Today I will be discuss how social media, for example, Twitter has affected journalism. Henry Jenkins and David Thorburn’s article focuses mainly on politics and how the Internet greatly influenced the votes of election of when Steve Forbes was the first to announce his presidential candidacy on the Internet. They go on to further state how the Internet has influenced politics (Jenkins & Thorburn, 2003). In today’s day in age, I feel most voters get their information by the Web. Not only that, but Twitter has become a major source of up-to-date news that followers can easily search the ‘hashtag’ to found relating tweets to that topic. Twitter has become branded as real-time news and information network, which has flourished since the creation in 2006 (Hermida, 2012). This news and information hub of message are tracked, recognized and grouped depending their content. For years, Twitter has been a place easily accessible for citizen journalism, which in turn affects the journalism industry. Driven by this focus is technology in which supports Twitter, for example, smart phones, iPhones, iPads, etc. where the web site can be at the touch of someone’s fingertips 24-7. Axel Bruns and Tim Highfield point to the fact that tradition forms of media coverage such as publishing newspapers has decreased interest by the readers and turned to Twitter and as a source of news (Bruns & Highfield, 2012). Personally, I rarely read the physical newspaper or watched the TV for news I instead watch Youtube videos that covers the news but it is done in a fun and interesting way. I do hope that printed newspaper never go away, and only be availably online for, I think, even less people would read them. Also, the newspaper is a great tool to educate yourself by reading, it helps grammar and spelling of anyone.

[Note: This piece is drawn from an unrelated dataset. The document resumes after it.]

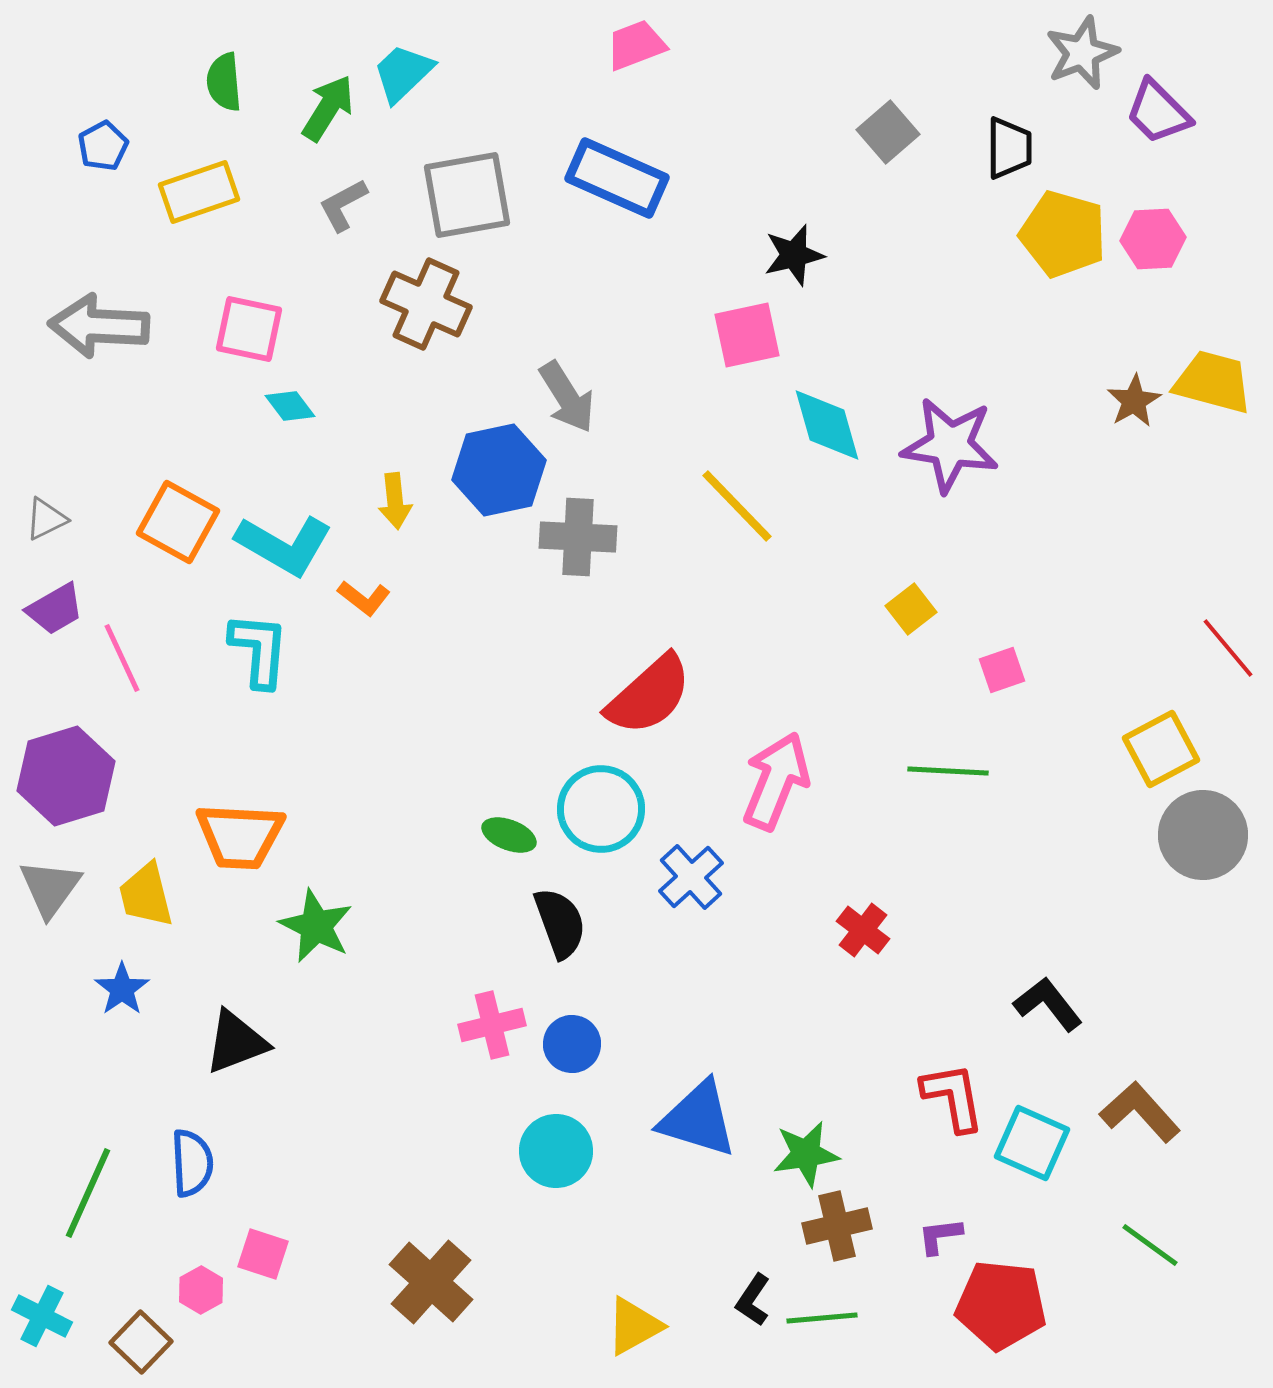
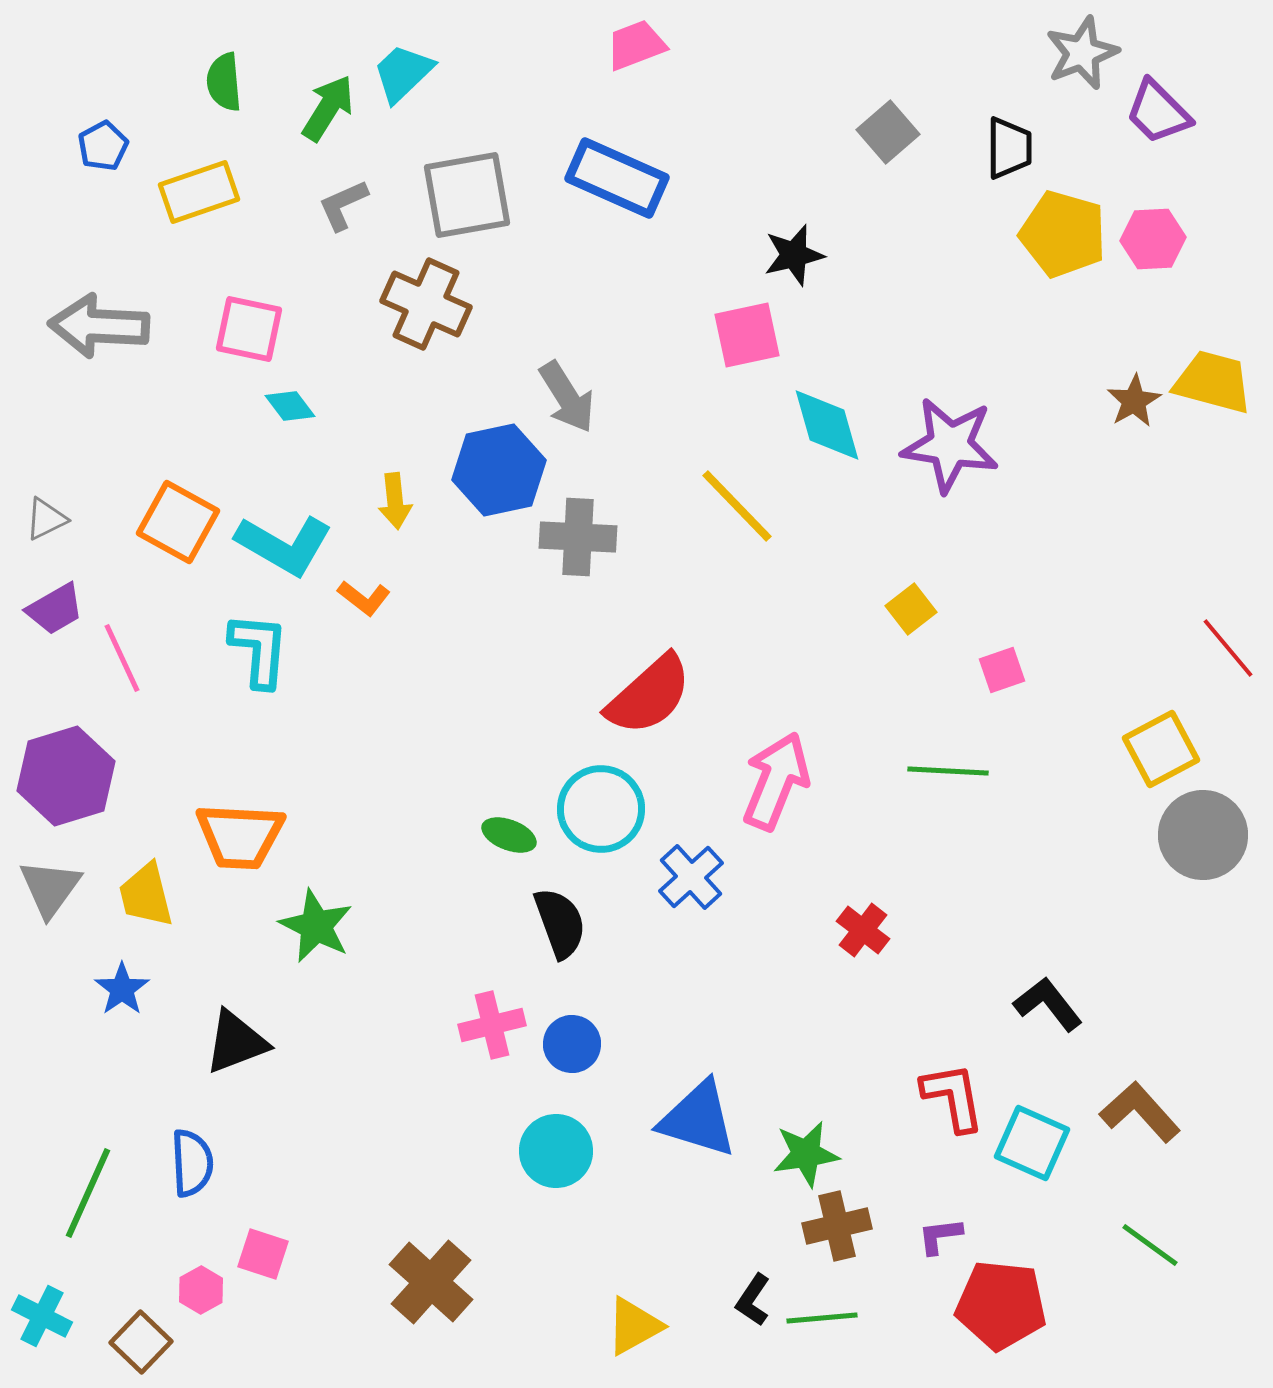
gray L-shape at (343, 205): rotated 4 degrees clockwise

Twitter and other social media have most definitely affected journalism majorly negative with some positive. Unfortunately, if or when the print papers would influence the journalism industry by taking away money from writers, but also without the paper would affect grammar and spelling for Twitter. Twitter is limited to 140 characters per post, which forces users to shorten words and use poor grammar. However, Twitter is a great source to find short information of topic of interest and is easily accessible.
Jenkins, H. & D. Thorburn. Introduction: The Digital Revolution, the Informed Citizen, and the Culture of Democracy. in Jenkins, H. & D. Thorburn eds. (2003). Democracy and New Media. Cambridge MA: MIT Press. p1-17.

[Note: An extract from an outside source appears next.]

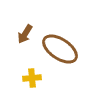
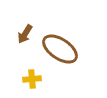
yellow cross: moved 1 px down
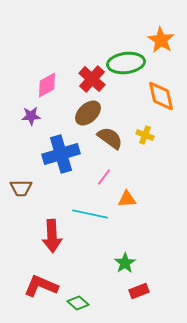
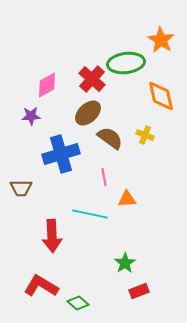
pink line: rotated 48 degrees counterclockwise
red L-shape: rotated 8 degrees clockwise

Hermida, A. (2012). TWEETS AND TRUTH: Journalism as a discipline of collaborative verification. Journalism Practice. 6:5-6, p659-668.
Bruns, A. & T. Highfield. (2012). Blogs, Twitter, and breaking news: The produsage of citizen journalism. pre-publication draft on personal site [Snurb.info]. Published in: Lind, R. A. ed. (2012). Produsing Theory in a Digital World: The Intersection of Audiences and Production. New York: Peter Lang. p15-32.